Bitten nach dem Rezept von ProChrist? (Gedanken zum Thema Bittgebet)

Möglichst vielen Menschen soll das Beten nahegebracht werden – wie anders als positiv sollte ZEIT ZU BETEN diese Initiative von ProChrist aufnehmen. Die Organisation ProChrist entspringt protestantischen Kirchen (Billy Graham, ein evangelistischer Baptist, war am Aufbau in den 90er Jahren beteiligt) und wird heute als überkonfessioneller Verein, dessen Veranstaltungen in Deutschland von evangelischen Landes- und Freikirchen mitgetragen werden, geführt. Die Adressaten sind (laut Pfarrer Ulrich Parzany) „Menschen auf der Suche, am besten Nichtchristen“. Solche Gruppierungen sind künftig im Auge zu behalten, da sie die modernen Medien kompetent nutzen – und natürlich deshalb, weil sie Neuevangelisierung betreiben. Apropos, wo gibt es (ausgenommen die Weltjugendtage) die großen katholischen, mediengewandten Veranstaltungen zur Neuevangelisierung?

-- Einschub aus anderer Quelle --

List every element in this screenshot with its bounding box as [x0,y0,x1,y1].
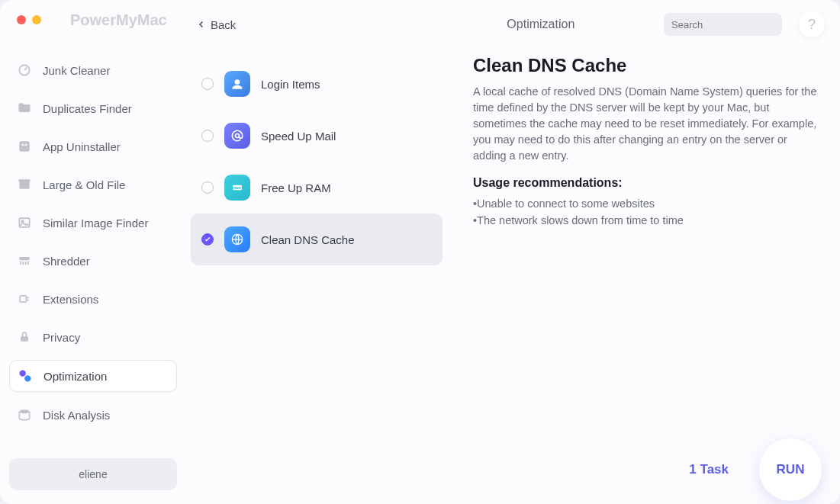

Zurück zur aktuellen Gebetsaktion von ProChrist. Diese hat – gerade weil sie auf verschiedenen Plattformen beworben wird – schon einige Wellen geschlagen. Da gibt es vollmundige Ankündigungen (jesuskanal), dass ProChrist mit dieser Aktion „den christlichen Glauben knallhart durchteste. Wenn nämlich der Glaube klare Wirkungen im Alltag zeige und Gebete erhört würden, dann könnten Atheisten wohl endgültig einpacken.“ Das sind ziemlich unsinnige Ansagen junger YouTube-Medien, die mit unserem Glauben wenig zu tun haben; aber hören wir nun die Initiatoren von ProChrist mit ihrer Präsentation.

„Warum gibt es diese Aktion?“

„Christen aus verschiedenen christlichen Kirchen haben sich in dem Projekt ProChrist zusammengetan. Sie wollen für suchende Menschen offen sein, egal ob sie sich mit dem christlichen Glauben oder mit christlichen Kirchen identifizieren oder nicht. Jeder soll eine Chance bekommen, sich auf die Suche nach Gott zu begeben und etwas über den Glauben an Gott kennen zu lernen…“

Soweit so gut, diesem Ansinnen kann ich mich anschließen, schließlich deckt es sich zu 99% mit den Intentionen dieses Gebetsblogs. Wer aber steckt eigentlich hinter ProChrist? Auch dazu wird ausführlich Stellung genommen, es sind Christen aus verschiedenen evangelischen Kirchen; mehr dazu unter dem oben gesetzten Link.

Und so sieht die Aktion auf GMX.NET aus:

ProChrist Gebetsaktion

Spätestens anhand dieser grafischen Umsetzung fragt man sich berechtigterweise, ob das wohl ein guter Weg ist: Klick – klick – klick …und jetzt heißt es nur mehr warten, und der Gebetserfolg wird sich einstellen!

Liest man dagegen den weiteren Text der Präsentation, kommt erfreulicherweise eine ganz andere Message herüber, mit einem treffenden Statement von Bonhoeffer: „Gott erfüllt nicht alle unsere Wünsche, aber alle seine Verheißungen.“ Das trifft wirklich den Kern christlichen Betens; würden die Leser vom Betreiber dieses Blogs verlangen, in nur 10 Worten etwas Wesentliches über Erwartungshaltungen beim Beten zu sagen – ich würde sofort auf die Bonhoeffer-Worte zurückgreifen.

Zweifeln und Staunen.“ – so lautet die Überschrift auf der Initiativseite von ProChrist, wo die Aktion etwas ansprechender vorgestellt wird. Gewisse Zweifel sind angebracht, ob diese Initiative einen guten Weg zum Beten darstellt – und doch wünsche ich mir nichts mehr als Staunen über einen möglichen Erfolg der Aktion – mit Seiner Hilfe und Seiner Gnade.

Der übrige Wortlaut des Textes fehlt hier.